(Saved data entries)
----------
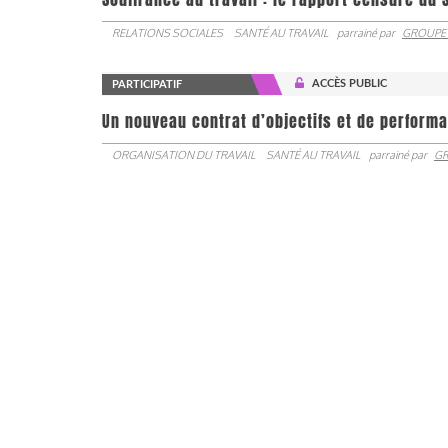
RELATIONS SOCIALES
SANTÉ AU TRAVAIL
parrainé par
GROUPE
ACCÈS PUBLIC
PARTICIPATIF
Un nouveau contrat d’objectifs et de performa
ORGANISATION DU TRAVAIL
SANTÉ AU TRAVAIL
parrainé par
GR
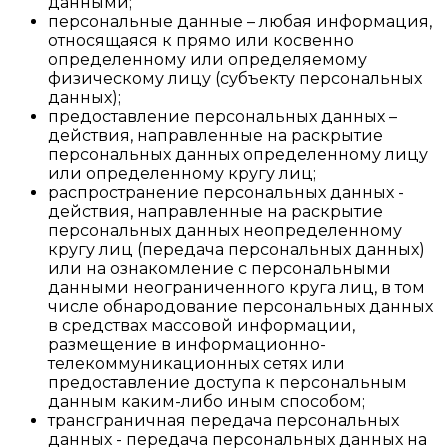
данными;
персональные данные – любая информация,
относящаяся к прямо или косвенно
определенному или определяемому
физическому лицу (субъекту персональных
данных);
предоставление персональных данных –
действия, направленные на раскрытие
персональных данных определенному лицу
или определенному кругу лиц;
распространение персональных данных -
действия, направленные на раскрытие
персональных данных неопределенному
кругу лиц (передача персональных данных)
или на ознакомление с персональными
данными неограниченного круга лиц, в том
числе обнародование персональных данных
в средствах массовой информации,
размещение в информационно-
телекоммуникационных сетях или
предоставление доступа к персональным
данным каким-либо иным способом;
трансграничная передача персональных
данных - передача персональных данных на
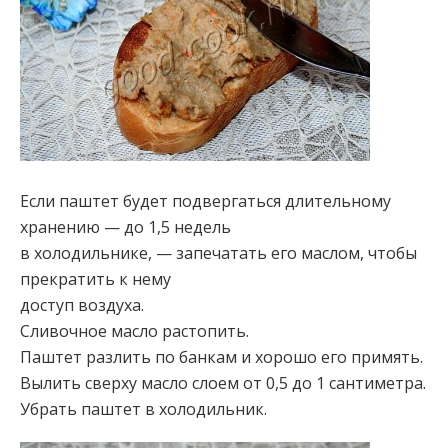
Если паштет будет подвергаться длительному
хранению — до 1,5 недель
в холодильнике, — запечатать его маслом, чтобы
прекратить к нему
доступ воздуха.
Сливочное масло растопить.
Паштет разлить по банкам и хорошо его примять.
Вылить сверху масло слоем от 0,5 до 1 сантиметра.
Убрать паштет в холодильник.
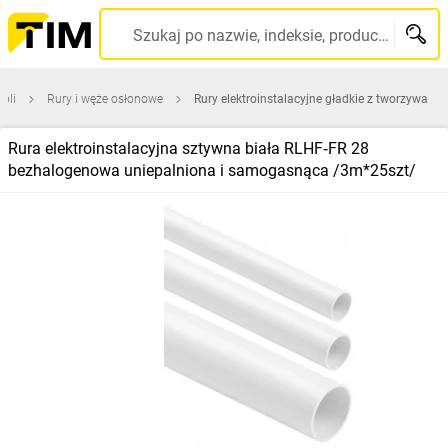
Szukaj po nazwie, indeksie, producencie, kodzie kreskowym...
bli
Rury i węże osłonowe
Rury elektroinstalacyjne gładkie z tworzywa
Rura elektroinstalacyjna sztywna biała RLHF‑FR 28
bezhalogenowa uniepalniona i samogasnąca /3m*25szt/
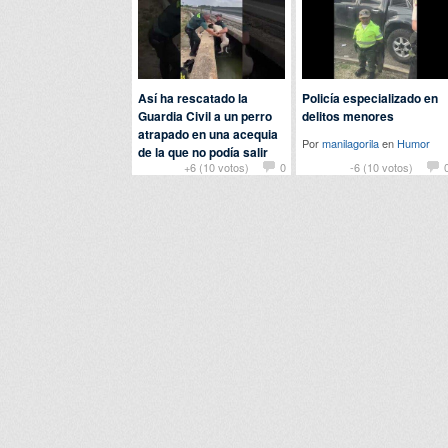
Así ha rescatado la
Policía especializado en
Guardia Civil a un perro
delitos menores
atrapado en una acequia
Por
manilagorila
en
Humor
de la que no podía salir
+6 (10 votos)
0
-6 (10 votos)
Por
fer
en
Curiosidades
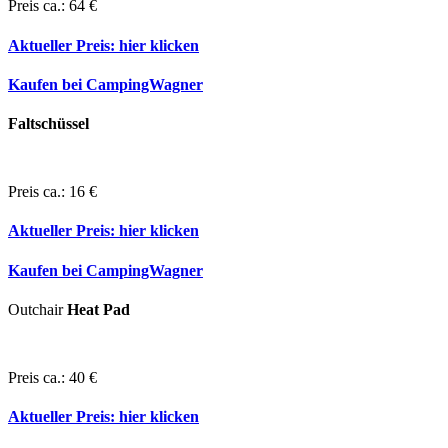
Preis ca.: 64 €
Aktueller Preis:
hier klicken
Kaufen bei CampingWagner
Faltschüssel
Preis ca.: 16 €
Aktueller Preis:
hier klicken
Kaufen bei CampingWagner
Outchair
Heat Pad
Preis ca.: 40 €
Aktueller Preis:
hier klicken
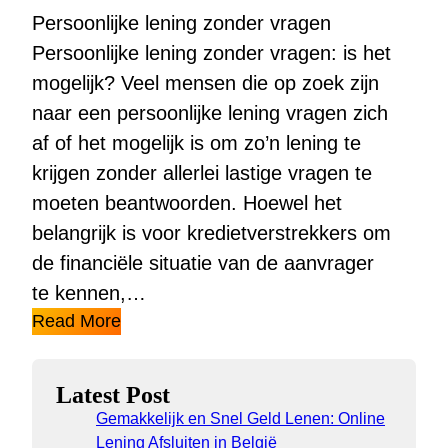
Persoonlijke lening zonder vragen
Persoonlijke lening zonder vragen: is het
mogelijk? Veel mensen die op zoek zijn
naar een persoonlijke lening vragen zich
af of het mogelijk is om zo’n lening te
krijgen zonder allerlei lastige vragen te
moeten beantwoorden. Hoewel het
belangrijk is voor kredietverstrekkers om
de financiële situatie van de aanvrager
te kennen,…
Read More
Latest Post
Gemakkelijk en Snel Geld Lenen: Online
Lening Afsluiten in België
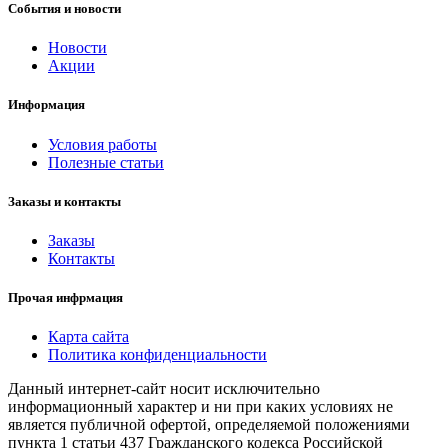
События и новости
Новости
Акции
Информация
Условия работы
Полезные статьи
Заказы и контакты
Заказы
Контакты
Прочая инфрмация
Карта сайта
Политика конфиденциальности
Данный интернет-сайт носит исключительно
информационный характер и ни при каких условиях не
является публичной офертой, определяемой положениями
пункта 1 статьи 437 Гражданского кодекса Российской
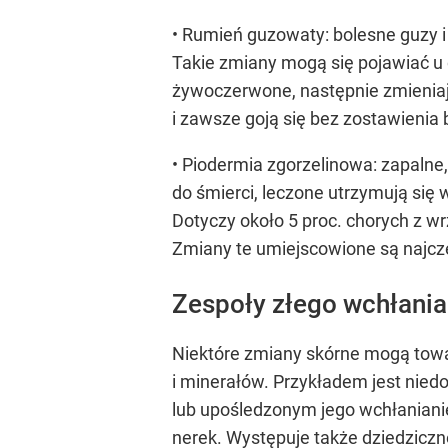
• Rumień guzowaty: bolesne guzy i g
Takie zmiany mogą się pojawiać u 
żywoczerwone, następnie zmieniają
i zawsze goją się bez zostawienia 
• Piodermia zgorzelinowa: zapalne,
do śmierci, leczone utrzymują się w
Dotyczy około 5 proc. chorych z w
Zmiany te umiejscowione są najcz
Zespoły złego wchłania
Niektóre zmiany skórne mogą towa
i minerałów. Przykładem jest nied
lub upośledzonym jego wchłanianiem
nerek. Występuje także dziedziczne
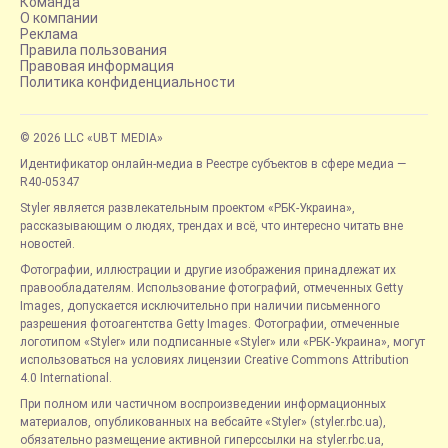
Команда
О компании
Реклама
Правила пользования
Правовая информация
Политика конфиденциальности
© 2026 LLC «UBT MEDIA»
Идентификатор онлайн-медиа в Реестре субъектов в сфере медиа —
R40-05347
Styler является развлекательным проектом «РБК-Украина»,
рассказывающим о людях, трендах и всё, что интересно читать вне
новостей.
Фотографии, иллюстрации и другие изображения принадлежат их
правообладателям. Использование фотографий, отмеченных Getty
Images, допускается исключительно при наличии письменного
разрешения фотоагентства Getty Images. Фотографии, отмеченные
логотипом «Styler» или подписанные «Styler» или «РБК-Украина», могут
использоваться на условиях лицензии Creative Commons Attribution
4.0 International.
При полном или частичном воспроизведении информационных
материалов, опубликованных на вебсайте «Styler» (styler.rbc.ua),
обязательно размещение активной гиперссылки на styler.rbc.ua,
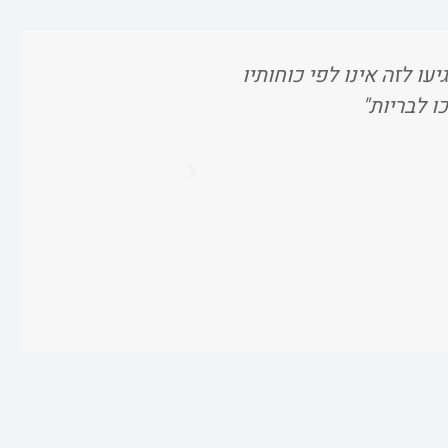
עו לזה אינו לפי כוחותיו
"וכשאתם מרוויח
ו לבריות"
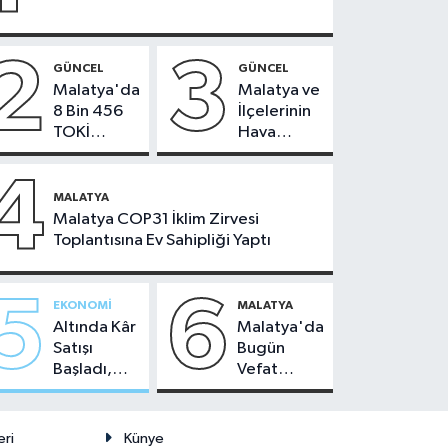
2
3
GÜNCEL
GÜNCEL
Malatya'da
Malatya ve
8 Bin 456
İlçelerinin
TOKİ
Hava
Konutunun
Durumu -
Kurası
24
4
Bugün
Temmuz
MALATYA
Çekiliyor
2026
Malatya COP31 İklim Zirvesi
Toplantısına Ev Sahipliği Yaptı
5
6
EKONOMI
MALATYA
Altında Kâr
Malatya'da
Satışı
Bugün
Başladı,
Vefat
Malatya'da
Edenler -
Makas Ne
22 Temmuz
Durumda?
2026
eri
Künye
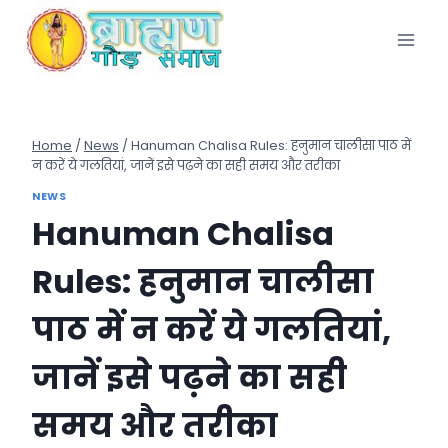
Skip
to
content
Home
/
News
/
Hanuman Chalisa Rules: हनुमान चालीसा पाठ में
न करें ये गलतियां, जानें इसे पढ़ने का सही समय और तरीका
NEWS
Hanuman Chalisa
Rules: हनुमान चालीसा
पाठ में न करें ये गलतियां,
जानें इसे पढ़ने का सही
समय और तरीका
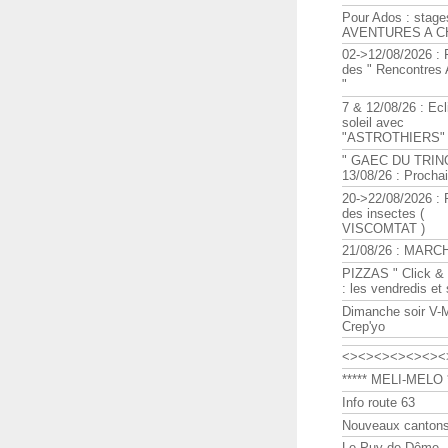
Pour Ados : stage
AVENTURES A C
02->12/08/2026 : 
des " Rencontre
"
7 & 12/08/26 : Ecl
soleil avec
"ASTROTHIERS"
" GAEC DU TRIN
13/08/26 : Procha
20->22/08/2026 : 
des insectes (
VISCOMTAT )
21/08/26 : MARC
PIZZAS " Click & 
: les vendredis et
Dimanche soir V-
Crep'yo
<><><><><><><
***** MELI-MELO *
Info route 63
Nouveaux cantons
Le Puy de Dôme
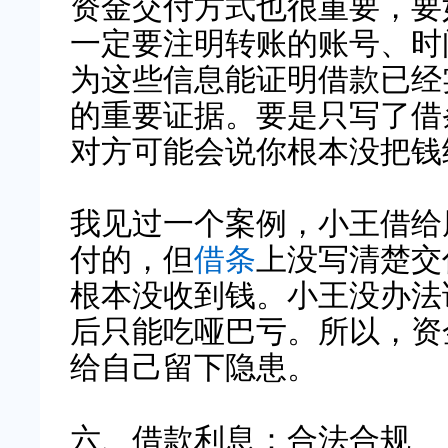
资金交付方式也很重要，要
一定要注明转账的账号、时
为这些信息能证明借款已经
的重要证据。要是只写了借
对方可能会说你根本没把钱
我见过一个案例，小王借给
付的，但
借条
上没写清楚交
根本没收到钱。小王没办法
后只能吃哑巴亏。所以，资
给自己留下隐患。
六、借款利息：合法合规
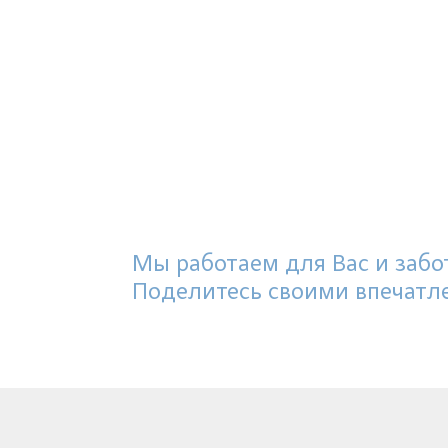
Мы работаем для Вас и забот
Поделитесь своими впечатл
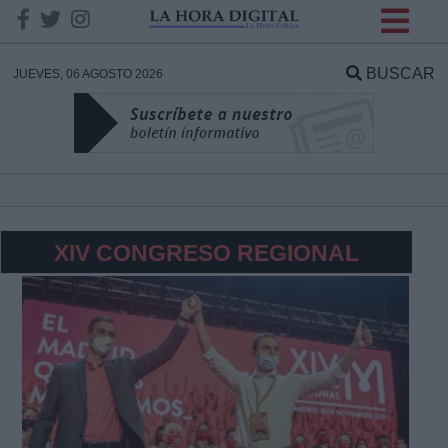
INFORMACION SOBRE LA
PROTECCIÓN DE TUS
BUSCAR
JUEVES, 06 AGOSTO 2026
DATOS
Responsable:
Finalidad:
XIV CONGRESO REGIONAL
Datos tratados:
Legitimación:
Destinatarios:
----------
- Goal of the exercise
Retype each line of the data exactly, beginning with the first; include the line containing "Rury i węże osłonowe" and stop there, skipping every picture.

- Response for this exercise
RELATIONS SOCIALES
SANTÉ AU TRAVAIL
parrainé par
GROUPE
ACCÈS PUBLIC
PARTICIPATIF
Un nouveau contrat d’objectifs et de performa
ORGANISATION DU TRAVAIL
SANTÉ AU TRAVAIL
parrainé par
GR
данными;
персональные данные – любая информация,
относящаяся к прямо или косвенно
определенному или определяемому
физическому лицу (субъекту персональных
данных);
предоставление персональных данных –
действия, направленные на раскрытие
персональных данных определенному лицу
или определенному кругу лиц;
распространение персональных данных -
действия, направленные на раскрытие
персональных данных неопределенному
кругу лиц (передача персональных данных)
или на ознакомление с персональными
данными неограниченного круга лиц, в том
числе обнародование персональных данных
в средствах массовой информации,
размещение в информационно-
телекоммуникационных сетях или
предоставление доступа к персональным
данным каким-либо иным способом;
трансграничная передача персональных
данных - передача персональных данных на
Если паштет будет подвергаться длительному
хранению — до 1,5 недель
в холодильнике, — запечатать его маслом, чтобы
прекратить к нему
доступ воздуха.
Сливочное масло растопить.
Паштет разлить по банкам и хорошо его примять.
Вылить сверху масло слоем от 0,5 до 1 сантиметра.
Убрать паштет в холодильник.
Szukaj po nazwie, indeksie, producencie, kodzie kreskowym...
bli
Rury i węże osłonowe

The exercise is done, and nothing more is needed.